Need and project objectives.
The corridor gives priority to streetcars by prohibiting through movements for vehicles at most intersections, expands space for streetcar stops, and allows for a mix of curb lane uses like public space areas, cafés, loading zones or taxi stands.
The key objectives of this project have been:
- Move people more efficiently.
- Support economic prosperity.
- Improve place-making.
- Solve the conflict between two transportation modes (bikes and streetcars) and pedestrians.
- Guarantee accessibility.
Accessibility of public transit along this corridor was a key issue of this project. The Toronto Transit Commission’s (TTC) streetcars did not allow for level-boarding, which made it difficult for people using wheelchairs or people with low vision to enter the vehicles. With the elimination of one of the adjacent traffic lanes, it became possible to improve the accessibility of the streetcars by implementing Vectorial® system at the available space.
The proposed solution.
This consisted of the installation of two Vectorial® system platforms on the following locations:
- King Street at Portland Street.
- King Street at Peter Street.
The Vectorial® system platforms contribute to the efficient flow of people around King Street. They act as a relief valve for pedestrians who are crowded on existing sidewalks and they contribute to placemaking and enhance peoples’ experience on King Street.

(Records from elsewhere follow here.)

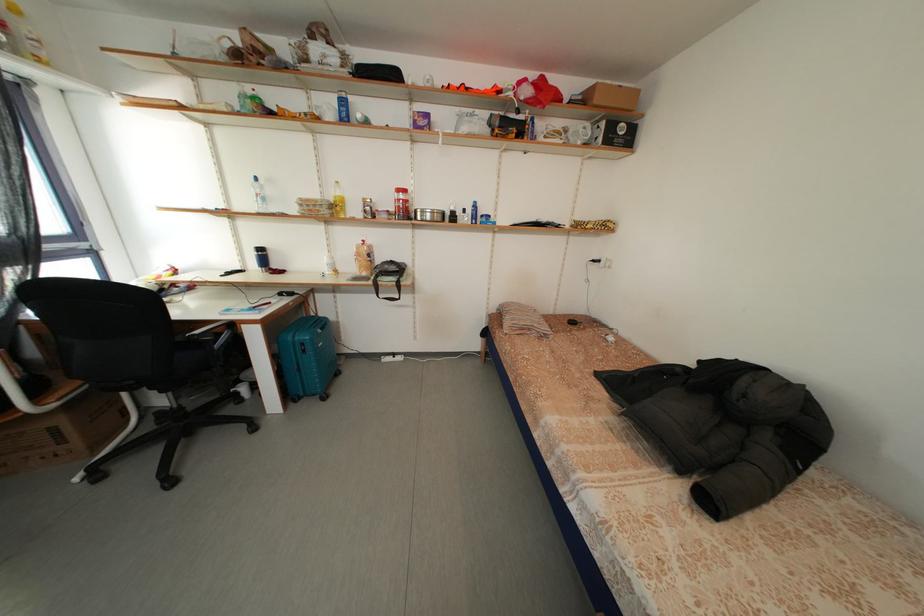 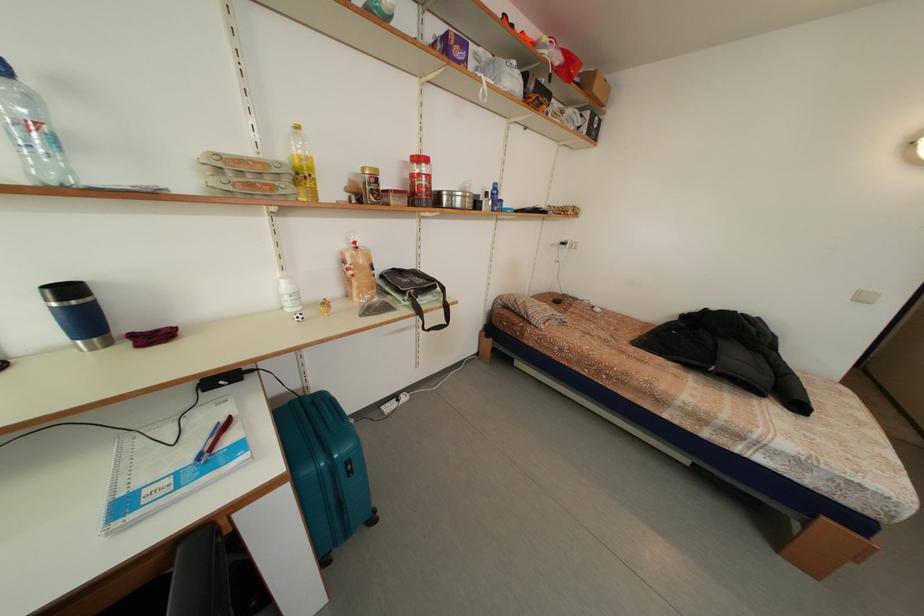 Where in the second image is the point corresponding to point 269,254 from the first image?

(78, 296) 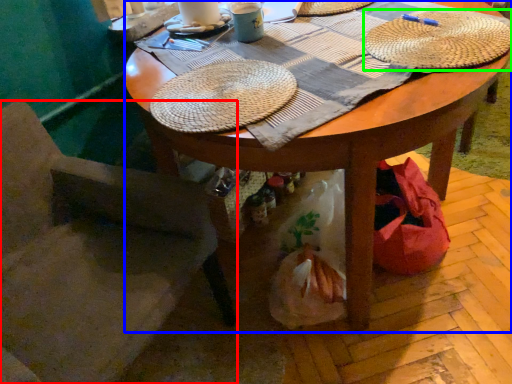 Question: Which object is the closest to the chair (highlighted by a red box)? Choose among these: desk (highlighted by a blue box) or hat (highlighted by a green box).

Choices:
 (A) desk
 (B) hat

Answer: (A) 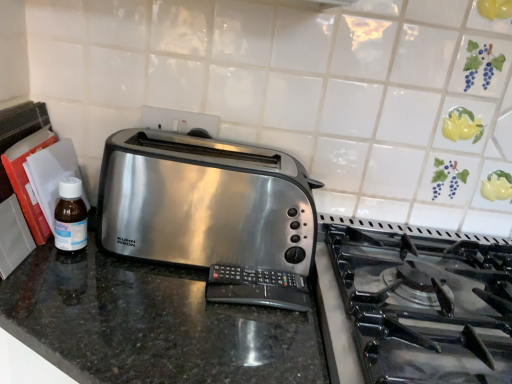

The platforms also improve accessibility by making it easier to board and exit streetcars. They eliminate drainage/pooling issues in the waiting zone and clearly mark zones for cyclists and pedestrians.
Their configuration allows bikes to run along the boarding area, along the extended curb. Bicyclists can ride through the boarding area when no transit vehicles are present but must yield the space to boarding and alighting passengers.